Actions of megabanks caused the recent recession, the ultra-low interest rates that compress bank margins and the burdensome regulations that large banks take in stride but are unbearable for small banks.

"Taxpayers and community banks are held hostage to the whims of too big to fail firms," the report states.

"The 12 largest U.S. banks, or 0.2 percent of all U.S. banks, hold nearly 70 percent of industry assets, dwarfing the rest of the banking system and representing massive systemic risk," it says. And they enjoy lower borrowing rates because of their perceived government guarantee, a subsidy valued at $83 billion a year.

"The megabanks use the subsidy to unfairly compete, profit and grow even larger, exacerbating industry consolidation."

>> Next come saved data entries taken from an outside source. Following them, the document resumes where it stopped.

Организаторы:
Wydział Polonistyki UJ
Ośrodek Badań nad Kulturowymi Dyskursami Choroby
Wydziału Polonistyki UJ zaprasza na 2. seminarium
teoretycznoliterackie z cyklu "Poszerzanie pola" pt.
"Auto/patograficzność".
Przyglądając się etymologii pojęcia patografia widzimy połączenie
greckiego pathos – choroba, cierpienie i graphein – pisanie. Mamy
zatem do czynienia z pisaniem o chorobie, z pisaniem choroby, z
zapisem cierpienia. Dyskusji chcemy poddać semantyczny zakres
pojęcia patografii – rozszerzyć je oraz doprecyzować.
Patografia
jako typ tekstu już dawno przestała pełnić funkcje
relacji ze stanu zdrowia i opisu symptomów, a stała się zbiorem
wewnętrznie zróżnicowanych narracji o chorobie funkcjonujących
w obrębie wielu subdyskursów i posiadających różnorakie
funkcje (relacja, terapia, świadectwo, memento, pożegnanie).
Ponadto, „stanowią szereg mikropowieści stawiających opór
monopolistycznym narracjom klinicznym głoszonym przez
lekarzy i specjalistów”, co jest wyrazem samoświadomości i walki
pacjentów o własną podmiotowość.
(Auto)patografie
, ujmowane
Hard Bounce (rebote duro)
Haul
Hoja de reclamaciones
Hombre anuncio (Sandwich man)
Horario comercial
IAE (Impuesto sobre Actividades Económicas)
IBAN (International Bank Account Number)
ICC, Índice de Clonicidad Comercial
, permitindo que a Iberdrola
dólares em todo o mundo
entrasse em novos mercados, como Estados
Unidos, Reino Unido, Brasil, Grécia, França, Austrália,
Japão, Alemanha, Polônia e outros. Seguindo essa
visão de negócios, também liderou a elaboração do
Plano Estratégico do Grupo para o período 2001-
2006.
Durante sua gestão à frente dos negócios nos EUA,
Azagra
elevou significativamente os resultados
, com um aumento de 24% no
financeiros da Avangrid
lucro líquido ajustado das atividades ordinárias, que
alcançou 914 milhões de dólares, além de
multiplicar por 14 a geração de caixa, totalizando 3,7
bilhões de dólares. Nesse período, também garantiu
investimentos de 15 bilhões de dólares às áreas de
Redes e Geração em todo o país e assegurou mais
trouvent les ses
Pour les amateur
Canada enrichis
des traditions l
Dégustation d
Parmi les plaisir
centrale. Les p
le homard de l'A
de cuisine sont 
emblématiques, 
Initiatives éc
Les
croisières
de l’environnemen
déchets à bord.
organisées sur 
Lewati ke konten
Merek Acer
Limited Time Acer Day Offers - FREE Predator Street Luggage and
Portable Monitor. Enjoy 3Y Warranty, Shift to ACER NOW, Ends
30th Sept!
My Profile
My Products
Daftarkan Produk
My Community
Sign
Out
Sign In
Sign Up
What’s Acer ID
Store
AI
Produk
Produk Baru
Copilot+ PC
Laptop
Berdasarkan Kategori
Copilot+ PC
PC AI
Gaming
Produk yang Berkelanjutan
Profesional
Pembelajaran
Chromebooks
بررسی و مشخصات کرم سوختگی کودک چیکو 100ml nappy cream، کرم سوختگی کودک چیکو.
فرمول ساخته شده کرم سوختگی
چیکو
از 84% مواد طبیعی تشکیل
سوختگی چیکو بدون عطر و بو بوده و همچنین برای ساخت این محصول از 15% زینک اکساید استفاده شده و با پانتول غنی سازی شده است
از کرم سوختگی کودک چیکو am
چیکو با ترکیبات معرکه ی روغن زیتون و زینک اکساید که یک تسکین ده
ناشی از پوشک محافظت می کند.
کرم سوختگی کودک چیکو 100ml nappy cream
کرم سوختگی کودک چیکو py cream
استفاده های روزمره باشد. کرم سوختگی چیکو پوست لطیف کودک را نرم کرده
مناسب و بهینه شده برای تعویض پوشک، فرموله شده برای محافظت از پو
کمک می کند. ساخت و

The ICBA is backing the Brown-Vitter bill that requires the largest banks to hold more capital. The requirement, it says, would mean they could absorb more losses and would avoid a government bailout.

Opposing Brown-Vitter, megabanks and their Wall Street allies say large banks have record capital levels and that the bill would reduce lending. That's not true, the ICBA argues.

Even if the six largest banks were divided into 20 banks, lending would be redistributed among the new banks, but overall lending would be decrease, ICBA argues. "In fact, the additional competition and innovation would likely result in more lending, more jobs and economic growth," the report states.

"By taking bold steps to end too big to fail, the United States would be acting as a leader in global banking reform, and the increased safety and transparency of our banking system would make our banks more competitive globally, not less."

The law firm Davis Polk & Wardwell says the Brown-Vitter bill makes "erroneous assumptions and assertions."

"The problem is the bill would end up hurting banks of all sizes and could inflict serious harm to the U.S. economy," the firm says in its analysis of the bill.

Its leverage ratio fails to distinguish between risky and non-risky assets, as the minimum levels "have not rational basis," and the bill ignores recent large increases in banks' common equity levels and new tools like the orderly liquidation authority.

Plus, there's no proof large banks enjoy a funding advantage because of market perceptions, the firm says.